Intervention de Jacqueline Alquier

Réunion du 4 mai 2010 à 21h30
Rémunération des salariés reclassés — Adoption définitive d'une proposition de loi

Photo de Jacqueline AlquierJacqueline Alquier :

Simplement une lettre à chaque salarié qui, au surplus, n’a que quelques jours pour répondre. Pensez-vous sérieusement, monsieur le ministre, mes chers collègues, qu’un salarié puisse, en quelques jours, remettre toutes sa vie sociale et familiale en cause pour décider de partir ailleurs ?

Je peux vous le dire, car je suis confrontée à ce problème à Mazamet, où Valéo ferme une partie de ses activités sur le site et propose à ses salariés d’aller rejoindre une autre unité de l’entreprise en Belgique. En l’occurrence, pas de salaires dérisoires en cause, mais souvent toute une famille dans la tourmente !

Quant à la pratique des questionnaires, elle permet les mêmes dérives.

La négociation collective est essentielle. Or, depuis 2002, vous n’avez de cesse de la mettre à mal. Ainsi, à peine quelques mois après son retour au pouvoir en 2002, la majorité actuelle a supprimé tous les garde-fous que la loi de modernisation sociale avait instaurés, notamment le droit du comité d’entreprise de suspendre un plan de restructuration le temps d’obtenir toutes les informations nécessaires à la connaissance de la situation exacte de l’entreprise.

Sur le fond, cette aimable proposition de loi ne résout rien. Elle permettra essentiellement, pour les employeurs, de ne plus avoir à révéler les niveaux de salaires qu’ils appliquent dans les pays où ils délocalisent. La législation actuelle comporte en effet pour eux deux inconvénients majeurs : la condamnation financière lorsque les offres dans les pays à bas coût n’ont pas été présentées dans le cadre du plan de reclassement ; l’information des salariés licenciés et de l’opinion publique sur les niveaux de salaires pratiqués dans ces pays. On qualifie alors ces offres d’indécentes et d’humiliantes pour les salariés, et les conséquences sur l’opinion sont dévastatrices.

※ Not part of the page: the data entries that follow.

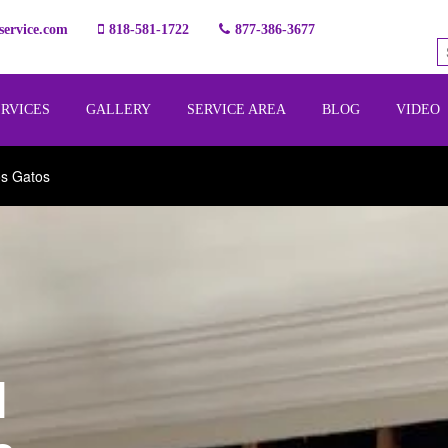
ervice.com
818-581-1722
877-386-3677
ERVICES
GALLERY
SERVICE AREA
BLOG
VIDEO
os Gatos
l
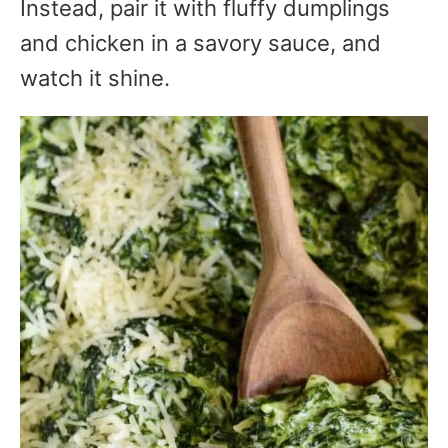
Instead, pair it with fluffy dumplings
and chicken in a savory sauce, and
watch it shine.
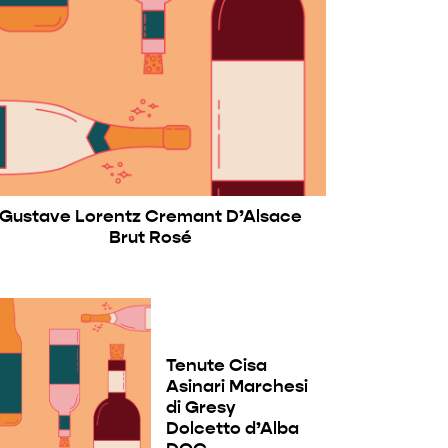
Gustave Lorentz Cremant D’Alsace
Brut Rosé
Tenute Cisa
Asinari Marchesi
di Gresy
Dolcetto d’Alba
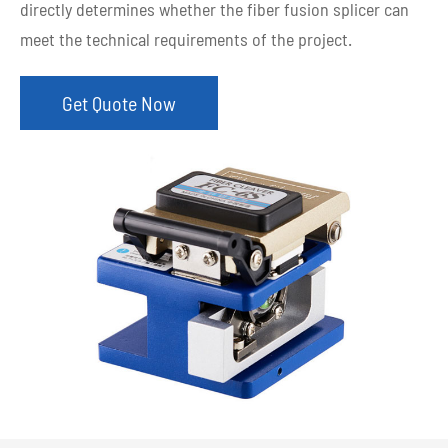
directly determines whether the fiber fusion splicer can
meet the technical requirements of the project.
Get Quote Now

Le véritable scandale est pourtant que de tels salaires soient pratiqués, quel que soit l’endroit sur notre planète. Le véritable scandale réside dans les conditions de travail et de vie de ces salariés, l’absence de protection sociale, y compris contre les accidents du travail et les maladies professionnelles, alors que c’est la première responsabilité de tout employeur, et cela se produit parfois même à l’intérieur de l’Union européenne. Il est bien évident que le patronat veut voir disparaître ces deux inconvénients.

La législation qui a été mise en place en 2002 par une autre majorité a conduit, sans que nous l’ayons voulu, il nous faut l’avouer, à ce que chacun soit mis en face des réalités économiques, de la valeur réelle du travail pour les multinationales.

Dans le même temps, l’INSEE nous apprend que le nombre de très riches en France, mais aussi dans le monde, augmente, et que ces très riches sont de plus en plus riches. Il ne faut pas s’en étonner puisque, si les prix de revient des biens et des services diminuent du fait des délocalisations, les prix de vente, eux, ne baissent pas. Où va donc la différence ? Chacun connaît la réponse.

Je voudrais terminer cette intervention sur une information intéressante que j’ai relevée ce matin dans le journal Les Échos, en page douze.

Vous vous souvenez certainement de la révolte des salariés de l’usine d’Échirolles voilà quelques mois, à l’annonce de la suppression de plusieurs centaines d’emplois par le groupe Caterpillar. Aujourd’hui, nous informent Les Échos, « Les Caterpillar s’unissent de l’Europe au Japon ». L’idée est de mettre en place un réseau syndical mondial dans l’entreprise et soixante-dix délégués syndicaux du monde entier se sont réunis en Isère jeudi dernier.

Que disent-ils ? « La restructuration nous a fait prendre conscience que nous ne défendons pas nos salariés de façon satisfaisante en étant privés de la force d’une étroite coopération syndicale au niveau international ».

C’est pourquoi, dans l’attente d’une meilleure organisation syndicale et d’une réelle négociation, nous condamnons, nous groupe socialiste, cette proposition de loi qui ne résout en rien le problème des délocalisations et ses conséquences sur l’emploi en France. Ce texte passe à côté des vrais problèmes de désindustrialisation de notre pays. Il est seulement destiné à donner bonne conscience au patronat. Nous voterons contre, car il s’agit pour nous de défendre les droits des salariés que vous malmenez.